Tutorial

Filtering and mangling

The filter spec is based on MongoDB:

from link.utils.filter import Filter

spec = {
    # ...
}
f = Filter(spec)

if f.match(dictionary):
    print 'match'

And the mangling spec is also based on MongoDB:

from link.utils.filter import Mangle

spec = {
    # ...
}

m = Mangle(spec)
newdict = m(dictionary)

Logging

The logging module sets a new logging class, it just needs to be imported. Hopefully, the library b3j0f.conf provides a way to do that automatically:

Edit the file $B3J0F_CONF_DIR/b3j0fconf-configurable.conf:

{
  "CONFIGURABLE": {
    "modules": [
      "link.utils.log"
    ]
  }
}

Then, configure the new logging class by editing the file $B3J0F_CONF_DIR/link/utils/logging.cong:

{
  "LOGGING": {
    "log_format": "[\%(asctime)s] [\%(levelname)s] [\%(name)s] \%(message)s",
    "log_level": "INFO",
    "log_filter": {
      "name": {"$regex": "^link\..*"}
    }
  }
}

NB: The log_filter option is a MongoDB filter used to filter logging records.

Finally, just use the logging module as usual.

Logging Records

For more information about what a logging record is, click here.

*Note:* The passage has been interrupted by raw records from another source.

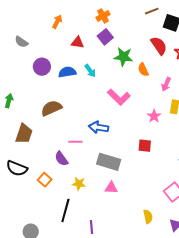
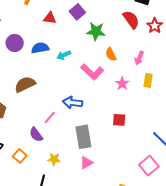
orange semicircle: (143, 70) -> (111, 54), moved
cyan arrow: (90, 71) -> (64, 55), moved, turned 104
pink star: (154, 116) -> (122, 83), moved
pink line: (75, 142) -> (50, 117), turned -48
gray rectangle: (109, 162) -> (83, 137), turned 65
pink triangle: (111, 188) -> (86, 163), turned -32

A record is transformed into a dict for filtering, it validates the following JSON schema:

{
  "$schema": "http://json-schema.org/schema#",

  "type": "object",
  "properties": {
    "name": {
      "title": "record.name",
      "description": "Logging record name attribute",
      "type": "string"
    },
    "level": {
      "title": "record.level",
      "description": "Logging record level attribute",
      "type": "integer"
    },
    "pathname": {
      "title": "record.pathname",
      "description": "Logging record pathname attribute",
      "type": "string"
    },
    "lineno": {
      "title": "record.lineno",
      "description": "Logging record lineno attribute",
      "type": "integer"
    },
    "msg": {
      "title": "record.msg % record.args",
      "description": "Logging record msg attribute formatted with args attribute",
      "type": "string"
    },
    "func": {
      "title": "record.func",
      "description": "Logging record func attribute",
      "type": "string"
    },
    "sinfo": {
      "title": "record.sinfo",
      "description": "Logging record sinfo attribute (null if Python 2)",
      "$oneOf": [
         {"type": "string"},
         {"type": "null"}
      ]
    },
    "exc_info": {
      "title": "record.exc_info",
      "description": "Logging record exc_info attribute",
      "$oneOf": [
        {
          "type": "object",
          "properties": {
            "type": {
              "title": "record.exc_info[0].__name__",
              "description": "Exception's name",
              "type": "string"
            },
            "msg": {
              "title": "str(record.exc_info[1])",
              "description": "Exception's value",
              "type": "string"
            },
            "traceback": {
              "title": "''.join(traceback.format_tb(record.exc_info[2]))",
              "description": "Exception's traceback",
              "type": "string"
            }
          }
        },
        {"type": "null"}
      ]
    }
  }
}

Code generation

Based on the library Grako, parser code generation from BNF is provided with:

from link.utils.grammar import codegenerator


with open('grammar.bnf') as f:
    module = codegenerator('mydsl', 'MyDSL', f.read())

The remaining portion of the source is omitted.